Beyond patronage, picking economic winners and losers redirects the American people’s energies to tasks that the political class deems more worthy than what Americans choose for themselves. John Kenneth Galbraith’s characterization of America as “private wealth amidst public squalor” (The Affluent Society, 1958) has ever encapsulated our best and brightest’s complaint: left to themselves, Americans use land inefficiently in suburbs and exurbs, making it necessary to use energy to transport them to jobs and shopping. Americans drive big cars, eat lots of meat as well as other unhealthy things, and go to the doctor whenever they feel like it. Americans think it justice to spend the money they earn to satisfy their private desires even though the ruling class knows that justice lies in improving the community and the planet. The ruling class knows that Americans must learn to live more densely and close to work, that they must drive smaller cars and change their lives to use less energy, that their dietary habits must improve, that they must accept limits in how much medical care they get, that they must divert more of their money to support people, cultural enterprises, and plans for the planet that the ruling class deems worthier. So, ever-greater taxes and intrusive regulations are the main wrenches by which the American people can be improved (and, yes, by which the ruling class feeds and grows).
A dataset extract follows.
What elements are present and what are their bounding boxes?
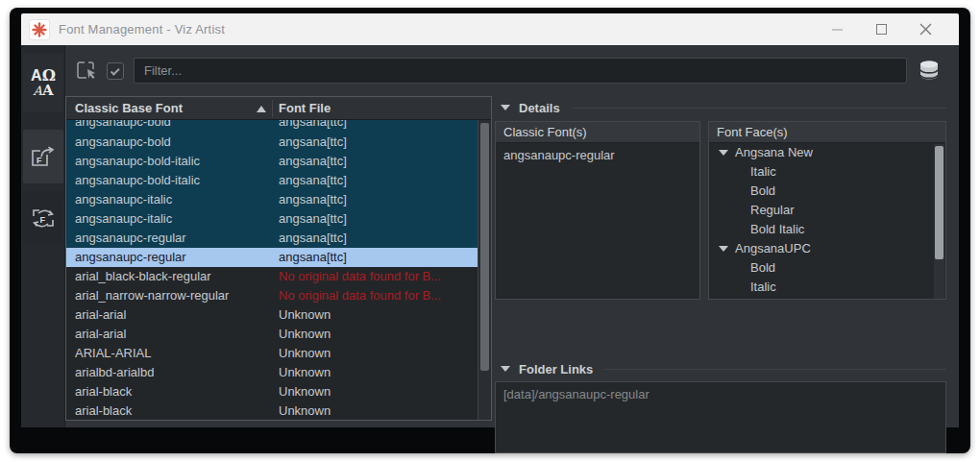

The 2010 medical law is a template for the ruling class’s economic modus operandi: the government taxes citizens to pay for medical care and requires citizens to purchase health insurance. The money thus taken and directed is money that the citizens themselves might have used to pay for medical care. In exchange for the money, the government promises to provide care through its “system.” But then all the boards, commissions, guidelines, procedures, and “best practices” that constitute “the system” become the arbiters of what any citizen ends up getting. The citizen might end up dissatisfied with what “the system” offers. But when he gave up his money, he gave up the power to choose, and became dependent on all the boards and commissions that his money also pays for and that raise the cost of care. Similarly, in 2008 the House Ways and Means Committee began considering a plan to force citizens who own Individual Retirement Accounts (IRAs) to transfer those funds into government-run “guaranteed retirement accounts.” If the government may force citizens to buy health insurance, by what logic can it not force them to trade private ownership and control of retirement money for a guarantee as sound as the government itself? Is it not clear that the government knows more about managing retirement income than individuals?

Who Depends on Whom?

In Congressional Government (1885) Woodrow Wilson left no doubt: the U.S. Constitution prevents the government from meeting the country’s needs by enumerating rights that the government may not infringe. (“Congress shall make no law…” says the First Amendment, typically.) Our electoral system, based on single member districts, empowers individual voters at the expense of “responsible parties.” Hence the ruling class’s perpetual agenda has been to diminish the role of the citizenry’s elected representatives, enhancing that of party leaders as well as of groups willing to partner in the government’s plans, and to craft a “living” Constitution in which restrictions on government give way to “positive rights” — meaning charters of government power.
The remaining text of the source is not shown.